08 August 2022
Genes reveal population changes in ancient Middle East
Published online 9 August 2021
A comprehensive whole genome sequencing study of Middle Eastern populations shows how ancient humans adapted to agricultural development and desertification.
Genome sequencing techniques are often used to identify disease-causing genetic variants, but can also allow researchers to explore historic population dynamics and examine how humans have adapted to environmental challenges over time.
Now, Mohamed Almarri and Chris Tyler-Smith from the Wellcome Sanger Institute, Marc Haber from the University of Birmingham, UK, and colleagues including scientists in the United Arab Emirates and Saudi Arabia, have sequenced 137 complete human genomes from eight modern Middle Eastern populations, allowing them to map human evolution in the region from 100,000 years ago to the present day.
“The Middle East has been absent from seminal global genome sequencing projects such as HapMap and the 1000 Genomes Project,” says Haber. “Our project aimed to rectify this.”
The team used ‘linked-read’ sequencing, which provides long range information from DNA that is missing in standard short-read sequencing techniques.
“If two genetic variants in an individual lie close to each other in the genome, each might descend from a separate parent, or both might have descended from one parent,” says Almarri. “This information is visible in linked-read sequencing, providing vital details regarding fluctuations in the size of a population over time, and helping us infer when populations have separated from each other.”
They found that all Middle Eastern populations originated from a single expansion out of Africa 50 to 60 thousand years ago.
“Arabian groups (Emirati, Saudi and Yemeni) have high ancestry from a ‘ghost’ population that, unlike ancestors of other Eurasians, did not mix with Neanderthals,” says Almarri. “As a result, Arabians today have the lowest Neanderthal ancestry of all Eurasians.”

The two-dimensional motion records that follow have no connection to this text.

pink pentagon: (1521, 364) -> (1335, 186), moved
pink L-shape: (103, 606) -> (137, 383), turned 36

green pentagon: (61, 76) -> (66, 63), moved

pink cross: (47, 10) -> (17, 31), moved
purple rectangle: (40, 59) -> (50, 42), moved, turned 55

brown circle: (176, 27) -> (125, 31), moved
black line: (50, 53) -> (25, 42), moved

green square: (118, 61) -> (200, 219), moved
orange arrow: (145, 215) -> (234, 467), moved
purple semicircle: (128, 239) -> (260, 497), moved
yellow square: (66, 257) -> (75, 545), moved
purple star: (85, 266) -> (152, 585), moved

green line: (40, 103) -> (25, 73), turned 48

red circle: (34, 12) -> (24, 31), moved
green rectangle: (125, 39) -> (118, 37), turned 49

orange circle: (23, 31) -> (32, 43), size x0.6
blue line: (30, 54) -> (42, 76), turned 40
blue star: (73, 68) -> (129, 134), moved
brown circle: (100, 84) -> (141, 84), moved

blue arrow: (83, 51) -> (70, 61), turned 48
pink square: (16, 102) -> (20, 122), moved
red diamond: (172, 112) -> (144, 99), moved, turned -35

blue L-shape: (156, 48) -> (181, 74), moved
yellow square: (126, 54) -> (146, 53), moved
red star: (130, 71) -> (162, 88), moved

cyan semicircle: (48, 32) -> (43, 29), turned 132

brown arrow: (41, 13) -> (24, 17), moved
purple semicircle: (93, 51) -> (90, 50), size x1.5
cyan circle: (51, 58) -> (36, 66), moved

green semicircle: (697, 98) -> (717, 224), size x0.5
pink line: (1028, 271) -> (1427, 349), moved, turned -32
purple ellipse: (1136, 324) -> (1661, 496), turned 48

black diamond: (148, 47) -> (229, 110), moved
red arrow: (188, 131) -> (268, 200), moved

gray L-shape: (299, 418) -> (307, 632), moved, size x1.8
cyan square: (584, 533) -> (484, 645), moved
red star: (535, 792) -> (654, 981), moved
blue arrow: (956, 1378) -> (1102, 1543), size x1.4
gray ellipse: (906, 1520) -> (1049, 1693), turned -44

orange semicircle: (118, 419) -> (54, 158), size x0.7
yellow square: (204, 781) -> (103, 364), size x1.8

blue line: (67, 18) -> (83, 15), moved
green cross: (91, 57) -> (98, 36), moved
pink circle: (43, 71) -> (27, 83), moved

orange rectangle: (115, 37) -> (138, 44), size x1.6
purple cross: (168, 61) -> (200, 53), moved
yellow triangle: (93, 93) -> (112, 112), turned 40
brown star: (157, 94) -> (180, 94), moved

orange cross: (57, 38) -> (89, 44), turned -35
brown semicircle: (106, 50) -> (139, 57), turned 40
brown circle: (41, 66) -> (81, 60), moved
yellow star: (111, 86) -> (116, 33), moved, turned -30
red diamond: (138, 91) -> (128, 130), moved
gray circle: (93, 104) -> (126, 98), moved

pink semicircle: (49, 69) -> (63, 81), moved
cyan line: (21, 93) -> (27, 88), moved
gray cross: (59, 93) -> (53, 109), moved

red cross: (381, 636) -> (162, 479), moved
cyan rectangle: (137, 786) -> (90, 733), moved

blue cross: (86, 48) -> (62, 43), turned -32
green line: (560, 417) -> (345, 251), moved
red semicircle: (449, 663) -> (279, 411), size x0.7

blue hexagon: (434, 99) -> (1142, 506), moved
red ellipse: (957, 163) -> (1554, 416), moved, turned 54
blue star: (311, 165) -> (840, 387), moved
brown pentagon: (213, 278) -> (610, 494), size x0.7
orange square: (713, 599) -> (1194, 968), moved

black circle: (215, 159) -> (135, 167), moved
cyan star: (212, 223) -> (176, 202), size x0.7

The results highlight a rapid expansion of the Levantine population over the past 15,000 years, linked to the development of agriculture in the north of the region. There is a distinct bottleneck in the hunter-gatherer Arabian population tied to the formation of the Arabian Desert around 6,000 years ago. The Levantine population also experienced a population decrease 4,000 years ago as the region became more arid. The researchers could even show the spread of Semitic languages through population movement and mixing.
They also identified 4.8 million genetic variants specific to the Middle East, including 370,000 variants common to all eight population groups. These include lactose tolerance variants, possibly stemming from the move to settled farming, and variants that may have been beneficial in the past but that now heighten the risks of developing metabolic diseases such as type 2 diabetes. “Any of these thousands of variants could hold medical significance and warrant further study,” says Tyler-Smith.
Almarri, M.A. et al. The genomic history of the Middle East. Cell 184, 1-14 (2021).